38İşledikleri günahtan ötürü öldürülen bu adamların buhurdanlarını levha haline getirip sunağı bunlarla kapla. Buhurdanlar RABbe sunuldukları için kutsaldır. Bunlar İsrailliler için bir uyarı olsun.››
34Ja kogu Iisrael, kes oli nende ümber, põgenes nende kisa tõttu, sest nad ütlesid: 'Et maa ei neelaks ka meid!'
39Böylece Kâhin Elazar, yanarak ölen adamların getirdiği tunç buhurdanları RABbin Musa aracılığıyla kendisine söylediği gibi alıp döverek sunağı kaplamak için levha haline getirdi.

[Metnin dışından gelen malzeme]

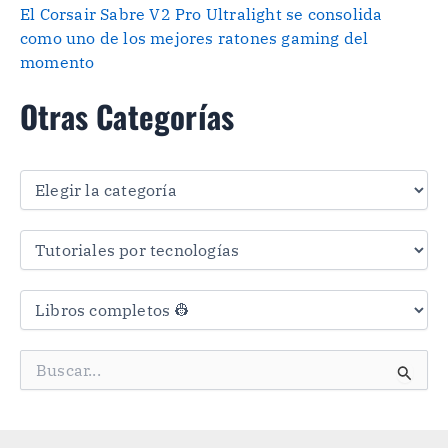
El Corsair Sabre V2 Pro Ultralight se consolida
como uno de los mejores ratones gaming del
momento
Otras Categorías
O
t
r
a
s
C
a
t
e
g
B
o
u
r
s
í
c
a
a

Bu, İsraillilere Harunun soyundan gelenlerden başka hiç kimsenin RABbin önüne çıkıp buhur yakmaması gerektiğini anımsatacaktı. Yoksa o kişi Korahla yandaşları gibi yok olacaktı.
35Ja Issanda juurest läks välja tuli ning põletas need kakssada viiskümmend meest, kes oli ohverdanud suitsutusrohtu.
41Ertesi gün bütün İsrail topluluğu Musayla Haruna söylenmeye başladı. ‹‹RABbin halkını siz öldürdünüz›› diyorlardı.
42Topluluk Musayla Haruna karşı toplanıp Buluşma Çadırına doğru yönelince, çadırı ansızın bulut kapladı ve RABbin görkemi göründü.
43Musayla Harun Buluşma Çadırının önüne geldiler.
44RAB Musaya, ‹‹Bu topluluğun arasından ayrılın da onları birden yok edeyim›› dedi. Musayla Harun yüzüstü yere kapandılar.
46Sonra Musa Haruna, ‹‹Buhurdanını alıp içine sunaktan ateş koy, üstüne de buhur koy›› dedi, ‹‹Günahlarını bağışlatmak için hemen topluluğa git. Çünkü RAB öfkesini yağdırdı. Öldürücü hastalık başladı.››
47Harun Musanın dediğini yaparak buhurdanını alıp topluluğun ortasına koştu. Halkın arasında öldürücü hastalık başlamıştı. Harun buhur sunarak topluluğun günahını bağışlattı.
48O ölülerle dirilerin arasında durunca, öldürücü hastalık da dindi.
49Korah olayında ölenler dışında, öldürücü hastalıktan ölenlerin sayısı 14 700 kişiydi.
50Öldürücü hastalık dindiğinden, Harun Musa'nın yanına, Buluşma Çadırı'nın giriş bölümüne döndü.